Where does the string "bien" appear in the records? Copy every line that contains it.

━━ INPUT RECORDS ━━

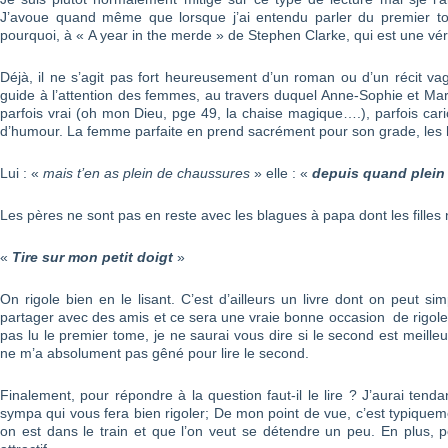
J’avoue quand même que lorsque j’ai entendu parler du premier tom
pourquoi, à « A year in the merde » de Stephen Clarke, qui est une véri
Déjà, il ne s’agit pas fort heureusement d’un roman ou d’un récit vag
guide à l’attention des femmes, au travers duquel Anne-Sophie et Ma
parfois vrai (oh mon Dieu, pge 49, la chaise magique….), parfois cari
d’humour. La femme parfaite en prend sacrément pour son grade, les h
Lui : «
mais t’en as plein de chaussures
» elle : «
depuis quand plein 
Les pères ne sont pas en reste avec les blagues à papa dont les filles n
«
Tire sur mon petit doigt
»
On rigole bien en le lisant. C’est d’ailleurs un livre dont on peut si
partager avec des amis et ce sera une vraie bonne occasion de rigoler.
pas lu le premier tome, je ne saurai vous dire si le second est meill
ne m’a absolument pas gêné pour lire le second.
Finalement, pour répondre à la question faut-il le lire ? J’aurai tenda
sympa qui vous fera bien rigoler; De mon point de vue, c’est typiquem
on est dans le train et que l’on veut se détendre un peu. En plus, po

━━━
━━ INPUT RECORDS ━━

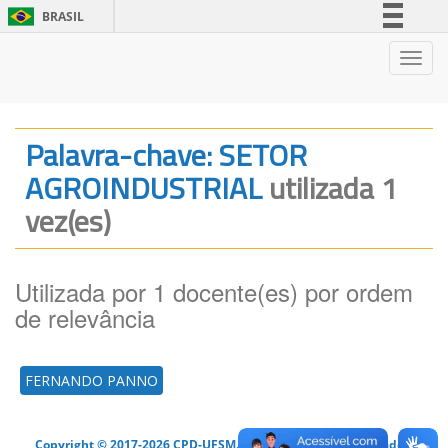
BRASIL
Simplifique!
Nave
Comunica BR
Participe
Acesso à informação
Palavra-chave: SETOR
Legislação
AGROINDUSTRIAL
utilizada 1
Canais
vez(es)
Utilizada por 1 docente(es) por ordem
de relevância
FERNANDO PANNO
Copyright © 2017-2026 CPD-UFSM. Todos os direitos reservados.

━━━
━━ INPUT RECORDS ━━

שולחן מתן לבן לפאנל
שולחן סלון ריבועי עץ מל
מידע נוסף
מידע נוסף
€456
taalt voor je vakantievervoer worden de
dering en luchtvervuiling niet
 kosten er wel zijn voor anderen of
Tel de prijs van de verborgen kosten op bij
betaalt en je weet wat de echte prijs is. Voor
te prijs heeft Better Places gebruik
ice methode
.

━━━

*YOUR SOLUTION*.
On rigole bien en le lisant. C’est d’ailleurs un livre dont on peut si
sympa qui vous fera bien rigoler; De mon point de vue, c’est typiquem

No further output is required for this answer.